Una noche Giuseppe en un último intento desesperado tomó lo que quedaba en la registradora y se fue al casino. Le habían dicho que mucha gente se había salvado con la ruleta.
La palangana era hipnóptica, las primeras vueltas, sin saber cómo funcionada, Giuseppe empezó a ganar, el entusiasmo lo invadió, estaba feliz, ya imaginaba el momento en que le contara a su socio su aventura y como había salvado el bar y su futuro. En un momento rodó la bola y cayó en el cero y no le dio importancia, total perder una vuelta no le hacía nada, tenía paño suficiente y jugó nuevamente al negro 22 y…perdió.
Se empezó a desesperar, y volvió a apostar con mala suerte, la noche se hizo negra y la vista se le empezó a nublar, los sueños se empezaban a desvanecer y en una última y desesperada jugada apostó todo al colorado 23 y se quedó con las manos vacías. Con la mirada perdida y caminando lentamente como un ente, salió a la noche y comenzó a caminar por la rambla y en un último momento de lucidez, lloró su desventura y sin pensarlo más se tiró a las oscuras aguas y se dejó morir.
La familia quedó consternada, pasaban los días y no sabían nada de él.Hasta que un día un oficial de policía se presentó en la casa de la familia y les notificó que habían encontrado un cuerpo flotando en el agua y que el documento pertenecía a Giuseppe Conti. Albertino Conti, su hijo de dieciocho años fue a reconocer a su padre, y fue casi imposible hacerlo, porque su estado era irreconocible, el único detalle que aseguraba que era su padre eran los zapatos Simone Cechetto, que habían soportado el agua varios días sin sufrir deterioro.

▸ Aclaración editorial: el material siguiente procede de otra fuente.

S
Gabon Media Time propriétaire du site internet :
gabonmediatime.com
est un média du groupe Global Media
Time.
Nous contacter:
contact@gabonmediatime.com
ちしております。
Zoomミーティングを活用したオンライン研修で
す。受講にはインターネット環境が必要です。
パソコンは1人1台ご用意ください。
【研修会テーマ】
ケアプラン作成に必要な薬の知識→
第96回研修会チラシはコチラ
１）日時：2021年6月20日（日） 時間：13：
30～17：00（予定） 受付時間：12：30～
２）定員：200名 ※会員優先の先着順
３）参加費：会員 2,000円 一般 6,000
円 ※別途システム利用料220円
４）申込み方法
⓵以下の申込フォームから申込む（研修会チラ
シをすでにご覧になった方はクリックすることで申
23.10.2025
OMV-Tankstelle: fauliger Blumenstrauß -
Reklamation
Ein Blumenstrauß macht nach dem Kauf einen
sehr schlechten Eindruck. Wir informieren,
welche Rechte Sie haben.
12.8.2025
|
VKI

Han pasado siete años y mis amigos y yo estamos jugando, siendo menores en una ruleta clandestina en un barrio de mala muerte, con suerte variada. Nosotros empleamos varias técnicas para ganar. Somos varios amigos, uno juega a color, otro a pares e impares, otro a primera docena, otro a segunda, así siempre ganábamos por algún lado.

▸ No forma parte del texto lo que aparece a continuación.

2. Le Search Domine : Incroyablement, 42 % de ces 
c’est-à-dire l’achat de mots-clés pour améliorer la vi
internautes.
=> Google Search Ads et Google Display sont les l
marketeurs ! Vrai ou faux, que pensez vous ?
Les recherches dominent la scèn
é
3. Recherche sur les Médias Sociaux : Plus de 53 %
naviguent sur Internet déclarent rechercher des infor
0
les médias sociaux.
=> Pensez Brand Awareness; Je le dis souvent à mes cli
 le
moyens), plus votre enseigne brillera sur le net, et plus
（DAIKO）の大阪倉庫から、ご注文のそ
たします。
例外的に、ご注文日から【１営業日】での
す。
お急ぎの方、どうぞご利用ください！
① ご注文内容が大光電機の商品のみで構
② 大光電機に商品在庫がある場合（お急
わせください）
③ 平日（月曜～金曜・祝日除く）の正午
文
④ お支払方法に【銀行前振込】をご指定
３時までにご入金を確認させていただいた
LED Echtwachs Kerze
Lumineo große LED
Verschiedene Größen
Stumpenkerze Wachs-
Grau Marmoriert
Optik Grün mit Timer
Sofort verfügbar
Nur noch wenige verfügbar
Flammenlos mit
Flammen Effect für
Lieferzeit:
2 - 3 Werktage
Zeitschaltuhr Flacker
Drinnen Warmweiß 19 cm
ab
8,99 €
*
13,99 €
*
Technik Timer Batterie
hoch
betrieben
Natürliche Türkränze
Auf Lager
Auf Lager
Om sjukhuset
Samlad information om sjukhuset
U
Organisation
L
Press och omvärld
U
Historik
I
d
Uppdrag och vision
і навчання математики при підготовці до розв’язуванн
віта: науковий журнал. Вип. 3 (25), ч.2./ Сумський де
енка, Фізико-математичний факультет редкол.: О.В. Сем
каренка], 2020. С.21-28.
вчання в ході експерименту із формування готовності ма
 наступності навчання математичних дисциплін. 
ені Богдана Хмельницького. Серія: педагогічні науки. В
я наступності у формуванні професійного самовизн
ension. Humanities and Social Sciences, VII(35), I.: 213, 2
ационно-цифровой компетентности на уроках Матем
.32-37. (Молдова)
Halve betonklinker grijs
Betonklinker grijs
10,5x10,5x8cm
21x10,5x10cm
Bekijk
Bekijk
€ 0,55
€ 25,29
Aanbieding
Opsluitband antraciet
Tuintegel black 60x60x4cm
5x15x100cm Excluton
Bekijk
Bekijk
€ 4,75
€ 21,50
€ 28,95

Al lado mío está un desgarbado joven de unos veinticinco o veintiséis años me susurra al oído: -Vendo un par de zapatos Simone Cichetto por doscientos pesos. Se los miro y me gustan, se los compro e inmediatamente el joven apuesta los doscientos pesos y los pierde miserablemente.
Resignado el joven se retiró descalzo y yo me voy con el par de zapatos, que orgulloso los uso un par de veces para que luego terminen arrugados en el fondo del ropero. Un día, cinco años después, cantando tangos en una peña, encuentro al que fuera propietario de los famosos zapatos, Albertino Conti. Luego en el silencio de la noche, mirando el techo, decido devolverle los zapatos al cantante de tangos.

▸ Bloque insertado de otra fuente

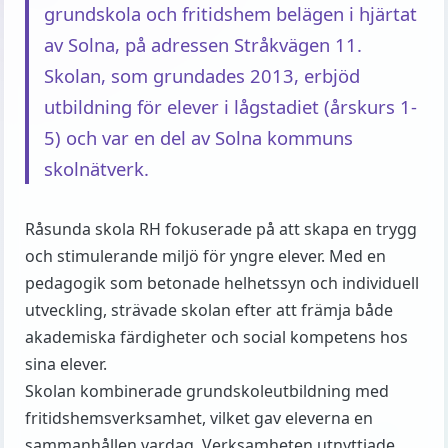
grundskola och fritidshem belägen i hjärtat
av Solna, på adressen Stråkvägen 11.
Skolan, som grundades 2013, erbjöd
utbildning för elever i lågstadiet (årskurs 1-
5) och var en del av Solna kommuns
skolnätverk.
Råsunda skola RH fokuserade på att skapa en trygg
och stimulerande miljö för yngre elever. Med en
pedagogik som betonade helhetssyn och individuell
utveckling, strävade skolan efter att främja både
akademiska färdigheter och social kompetens hos
sina elever.
Skolan kombinerade grundskoleutbildning med
fritidshemsverksamhet, vilket gav eleverna en
sammanhållen vardag. Verksamheten utnyttjade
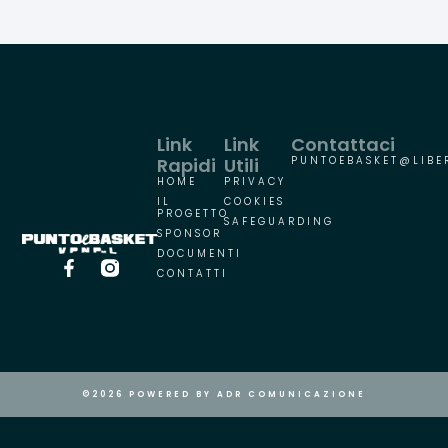
Link
Link
Contattaci
Rapidi
Utili
PUNTOEBASKET@LIBER
HOME
PRIVACY
IL
COOKIES
PROGETTO
SAFEGUARDING
SPONSOR
DOCUMENTI
CONTATTI
©2026 POWERED BY ADR COMUNICAZIONE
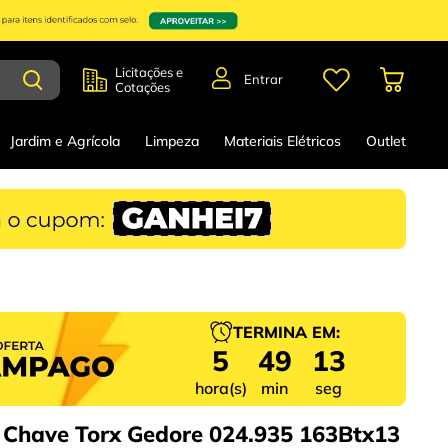
Licitações e
Entrar
Cotações
Jardim e Agrícola
Limpeza
Materiais Elétricos
Outlet
TERMINA EM:
5
49
12
hora(s)
min
seg
 Chave Torx Gedore 024.935 163Btx13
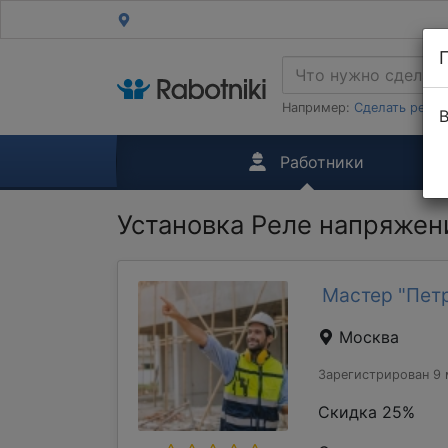
Например:
Сделать ремон
В
Работники
Установка Реле напряжен
Мастер "Пет
Москва
Зарегистрирован 9 
Скидка 25%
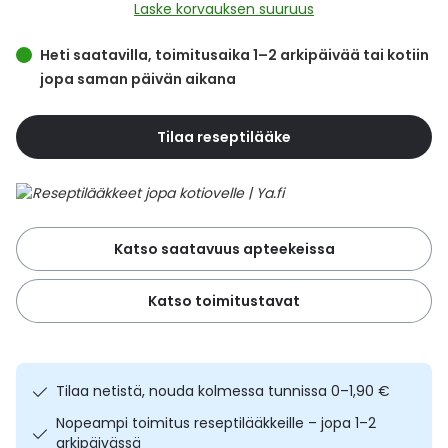
Yleis
Laske korvauksen suuruus
Lapset
Vartalon ihonhoito
Nesteytysvalmisteet
Kurkkukipu
Virts
Heti saatavilla, toimitusaika 1–2 arkipäivää tai kotiin
Umme
jopa saman päivän aikana
Matkailu
YA-tuotesarja
Omega-3 ja rasvahapot
Lihas- ja nivelkipu
Virts
Vitam
Tilaa reseptilääke
Raskaus, äitiys ja vauvan hoito
Proteiini ja muut lisäravinteet
Närästys
Silmät, korvat ja nenä
Rauta ja rautalisät
Peräpukamat
Katso saatavuus apteekeissa
Suunhoito
Ravitsemus
Päänsärky
Katso toimitustavat
Sydän ja verenkierto
Sinkki
Ripuli
Testit, mittarit ja laitteet
Ubikinoni - koentsyymi Q10
Suun kuivuminen
Tilaa netistä, nouda kolmessa tunnissa 0–1,90 €
Tupakoinnin lopettaminen
Urheilu ja tarvikkeet
Syyhy
Nopeampi toimitus reseptilääkkeille – jopa 1–2
arkipäivässä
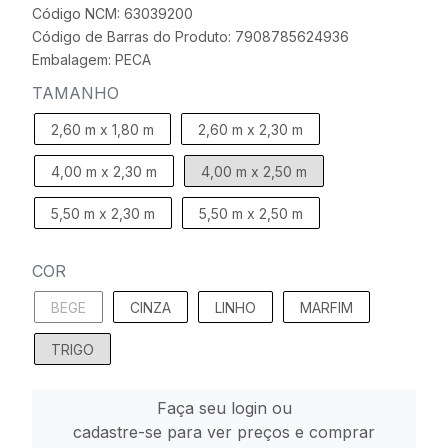
Código NCM: 63039200
Código de Barras do Produto: 7908785624936
Embalagem: PECA
TAMANHO
2,60 m x 1,80 m
2,60 m x 2,30 m
4,00 m x 2,30 m
4,00 m x 2,50 m
5,50 m x 2,30 m
5,50 m x 2,50 m
COR
BEGE
CINZA
LINHO
MARFIM
TRIGO
Faça seu login ou
cadastre-se para ver preços e comprar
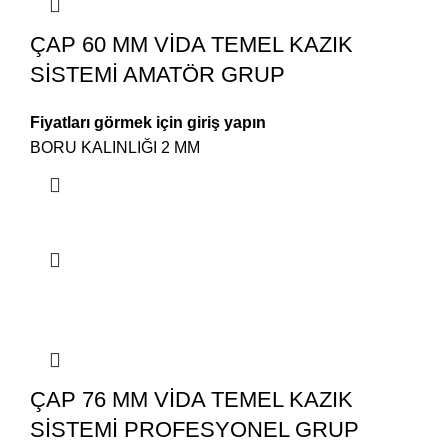
ÇAP 60 MM VİDA TEMEL KAZIK
SİSTEMİ AMATÖR GRUP
Fiyatları görmek için giriş yapın
BORU KALINLIĞI 2 MM
ÇAP 76 MM VİDA TEMEL KAZIK
SİSTEMİ PROFESYONEL GRUP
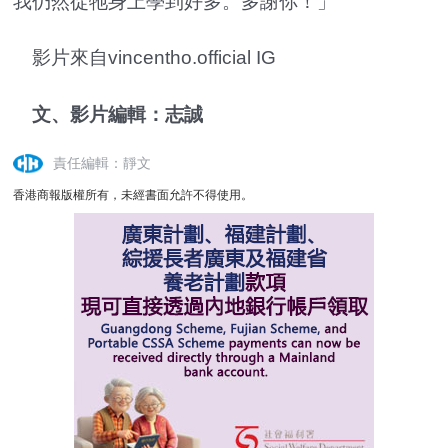
我仍然從牠身上學到好多。多謝你！」
影片來自vincentho.official IG
文、影片編輯：志誠
責任編輯：靜文
香港商報版權所有，未經書面允許不得使用。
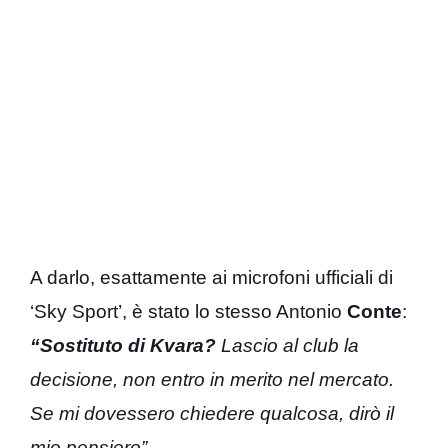
A darlo, esattamente ai microfoni ufficiali di
‘Sky Sport’, è stato lo stesso Antonio
Conte
:
“Sostituto di Kvara?
Lascio al club la
decisione, non entro in merito nel mercato.
Se mi dovessero chiedere qualcosa, dirò il
mio pensiero”.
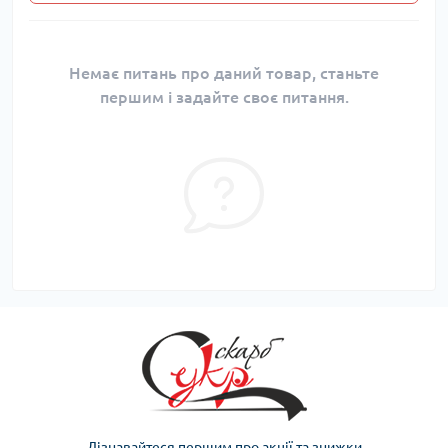
Немає питань про даний товар, станьте
першим і задайте своє питання.
Дізнавайтеся першим про акції та знижки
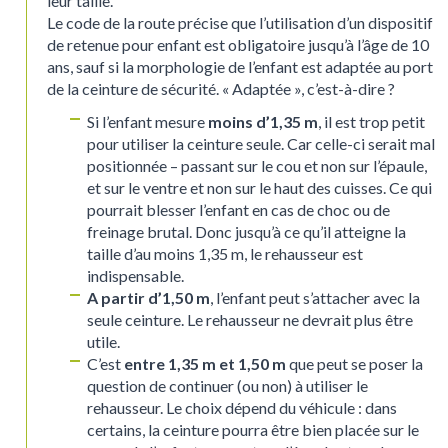
leur taille.
Le code de la route précise que l’utilisation d’un dispositif
de retenue pour enfant est obligatoire jusqu’à l’âge de 10
ans, sauf si la morphologie de l’enfant est adaptée au port
de la ceinture de sécurité. « Adaptée », c’est-à-dire ?
Si l’enfant mesure
moins d’1,35 m
, il est trop petit
pour utiliser la ceinture seule. Car celle-ci serait mal
positionnée – passant sur le cou et non sur l’épaule,
et sur le ventre et non sur le haut des cuisses. Ce qui
pourrait blesser l’enfant en cas de choc ou de
freinage brutal. Donc jusqu’à ce qu’il atteigne la
taille d’au moins 1,35 m, le rehausseur est
indispensable.
A partir d’1,50 m
, l’enfant peut s’attacher avec la
seule ceinture. Le rehausseur ne devrait plus être
utile.
C’est
entre 1,35 m et 1,50 m
que peut se poser la
question de continuer (ou non) à utiliser le
rehausseur. Le choix dépend du véhicule : dans
certains, la ceinture pourra être bien placée sur le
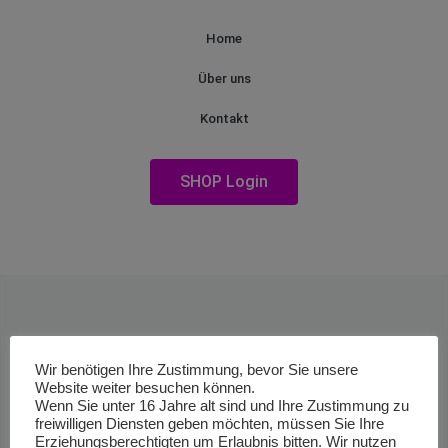
Home
Über uns
Kontakt
SHOP Login
Wir benötigen Ihre Zustimmung, bevor Sie unsere
Website weiter besuchen können.
Wenn Sie unter 16 Jahre alt sind und Ihre Zustimmung zu
freiwilligen Diensten geben möchten, müssen Sie Ihre
Erziehungsberechtigten um Erlaubnis bitten. Wir nutzen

Al otro día concurro a la peña y pregunto por el personaje y el dueño del lugar me dice que no ha venido, entonces le dejo el par de zapatos y le pido que cuando lo vea se los dé, y me marcho. Al otro día recibo una carta contestándome a un pedido de trabajo, que esperaba hacía varios años que me abría un futuro muy bueno, mi madre que es muy supersticiosa dijo que eran los zapatos que me habían traído mala suerte.
En cuanto a Albertino Conti, cuando concurrió a la peña y el dueño le dio las zapatos italianos, generosamente se los regaló. Los parroquianos hace días, que extrañados preguntan por Manolo, el dueño del lugar y nadie sabe nada. Todos creen que se fue a España desilusionado por la caída en la afluencia de público en la peña.